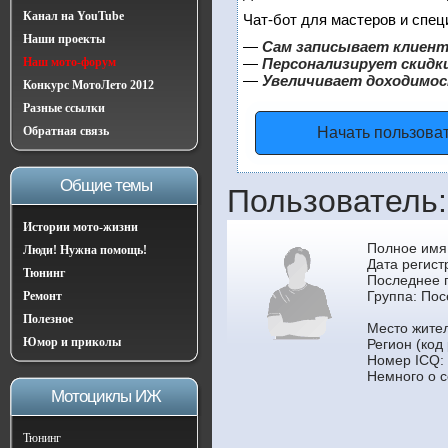
Канал на YouTube
Чат-бот для мастеров и спец
Наши проекты
—
Сам записывает клиент
Наш мото-форум
—
Персонализирует скидки
—
Увеличивает доходимос
Конкурс МотоЛето 2012
Разные ссылки
Обратная связь
Начать пользова
Общие темы
Пользователь:
Истории мото-жизни
Полное имя
Люди! Нужна помощь!
Дата регист
Тюнинг
Последнее 
Группа:
Пос
Ремонт
Полезное
Место жител
Юмор и приколы
Регион (код
Номер ICQ:
Немного о с
Мотоциклы ИЖ
Тюнинг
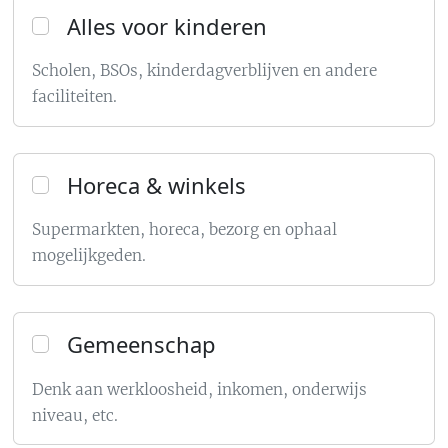
Alles voor kinderen
Scholen, BSOs, kinderdagverblijven en andere
faciliteiten.
Horeca & winkels
Supermarkten, horeca, bezorg en ophaal
mogelijkgeden.
Gemeenschap
Denk aan werkloosheid, inkomen, onderwijs
niveau, etc.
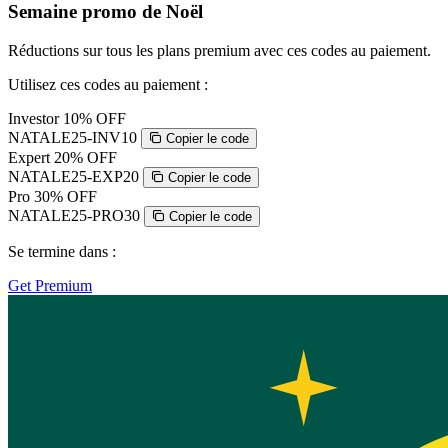
Semaine promo de Noël
Réductions sur tous les plans premium avec ces codes au paiement.
Utilisez ces codes au paiement :
Investor
10% OFF
NATALE25-INV10
Copier le code
Expert
20% OFF
NATALE25-EXP20
Copier le code
Pro
30% OFF
NATALE25-PRO30
Copier le code
Se termine dans :
Get Premium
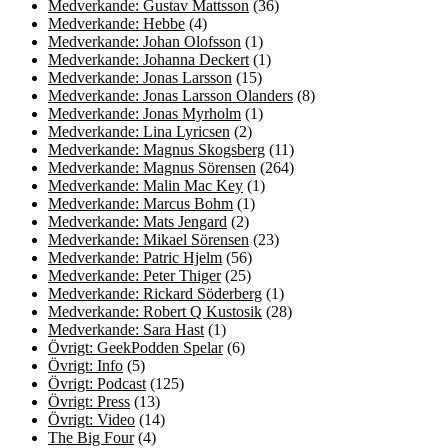
Medverkande: Gustav Mattsson
(36)
Medverkande: Hebbe
(4)
Medverkande: Johan Olofsson
(1)
Medverkande: Johanna Deckert
(1)
Medverkande: Jonas Larsson
(15)
Medverkande: Jonas Larsson Olanders
(8)
Medverkande: Jonas Myrholm
(1)
Medverkande: Lina Lyricsen
(2)
Medverkande: Magnus Skogsberg
(11)
Medverkande: Magnus Sörensen
(264)
Medverkande: Malin Mac Key
(1)
Medverkande: Marcus Bohm
(1)
Medverkande: Mats Jengard
(2)
Medverkande: Mikael Sörensen
(23)
Medverkande: Patric Hjelm
(56)
Medverkande: Peter Thiger
(25)
Medverkande: Rickard Söderberg
(1)
Medverkande: Robert Q Kustosik
(28)
Medverkande: Sara Hast
(1)
Övrigt: GeekPodden Spelar
(6)
Övrigt: Info
(5)
Övrigt: Podcast
(125)
Övrigt: Press
(13)
Övrigt: Video
(14)
The Big Four
(4)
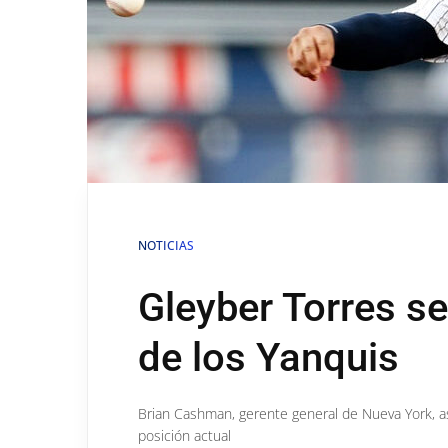
NOTICIAS
Gleyber Torres s
de los Yanquis
Brian Cashman, gerente general de Nueva York, as
posición actual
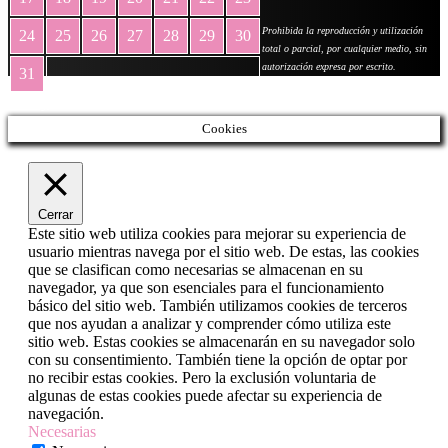
Prohibida la reproducción y utilización
24
25
26
27
28
29
30
total o parcial, por cualquier medio, sin
autorización expresa por escrito.
31
« May
Cookies
Cerrar
Este sitio web utiliza cookies para mejorar su experiencia de
usuario mientras navega por el sitio web. De estas, las cookies
que se clasifican como necesarias se almacenan en su
navegador, ya que son esenciales para el funcionamiento
básico del sitio web. También utilizamos cookies de terceros
que nos ayudan a analizar y comprender cómo utiliza este
sitio web. Estas cookies se almacenarán en su navegador solo
con su consentimiento. También tiene la opción de optar por
no recibir estas cookies. Pero la exclusión voluntaria de
algunas de estas cookies puede afectar su experiencia de
navegación.
Necesarias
====================
Prompt:
Return every entry above word for word, leaving pictures out.

Result of this exercise:
Канал на YouTube
Чат-бот для мастеров и спец
Наши проекты
—
Сам записывает клиент
Наш мото-форум
—
Персонализирует скидки
—
Увеличивает доходимос
Конкурс МотоЛето 2012
Разные ссылки
Обратная связь
Начать пользова
Общие темы
Пользователь:
Истории мото-жизни
Полное имя
Люди! Нужна помощь!
Дата регист
Тюнинг
Последнее 
Группа:
Пос
Ремонт
Полезное
Место жител
Юмор и приколы
Регион (код
Номер ICQ:
Немного о с
Мотоциклы ИЖ
Тюнинг
Alles voor kinderen
Scholen, BSOs, kinderdagverblijven en andere
faciliteiten.
Horeca & winkels
Supermarkten, horeca, bezorg en ophaal
mogelijkgeden.
Gemeenschap
Denk aan werkloosheid, inkomen, onderwijs
niveau, etc.
Semaine promo de Noël
Réductions sur tous les plans premium avec ces codes au paiement.
Utilisez ces codes au paiement :
Investor
10% OFF
NATALE25-INV10
Copier le code
Expert
20% OFF
NATALE25-EXP20
Copier le code
Pro
30% OFF
NATALE25-PRO30
Copier le code
Se termine dans :
Get Premium
Medverkande: Gustav Mattsson
(36)
Medverkande: Hebbe
(4)
Medverkande: Johan Olofsson
(1)
Medverkande: Johanna Deckert
(1)
Medverkande: Jonas Larsson
(15)
Medverkande: Jonas Larsson Olanders
(8)
Medverkande: Jonas Myrholm
(1)
Medverkande: Lina Lyricsen
(2)
Medverkande: Magnus Skogsberg
(11)
Medverkande: Magnus Sörensen
(264)
Medverkande: Malin Mac Key
(1)
Medverkande: Marcus Bohm
(1)
Medverkande: Mats Jengard
(2)
Medverkande: Mikael Sörensen
(23)
Medverkande: Patric Hjelm
(56)
Medverkande: Peter Thiger
(25)
Medverkande: Rickard Söderberg
(1)
Medverkande: Robert Q Kustosik
(28)
Medverkande: Sara Hast
(1)
Övrigt: GeekPodden Spelar
(6)
Övrigt: Info
(5)
Övrigt: Podcast
(125)
Övrigt: Press
(13)
Övrigt: Video
(14)
The Big Four
(4)
NOTICIAS
Gleyber Torres s
de los Yanquis
Brian Cashman, gerente general de Nueva York, as
posición actual
Prohibida la reproducción y utilización
24
25
26
27
28
29
30
total o parcial, por cualquier medio, sin
autorización expresa por escrito.
31
« May
Cookies
Cerrar
Este sitio web utiliza cookies para mejorar su experiencia de
usuario mientras navega por el sitio web. De estas, las cookies
que se clasifican como necesarias se almacenan en su
navegador, ya que son esenciales para el funcionamiento
básico del sitio web. También utilizamos cookies de terceros
que nos ayudan a analizar y comprender cómo utiliza este
sitio web. Estas cookies se almacenarán en su navegador solo
con su consentimiento. También tiene la opción de optar por
no recibir estas cookies. Pero la exclusión voluntaria de
algunas de estas cookies puede afectar su experiencia de
navegación.
Necesarias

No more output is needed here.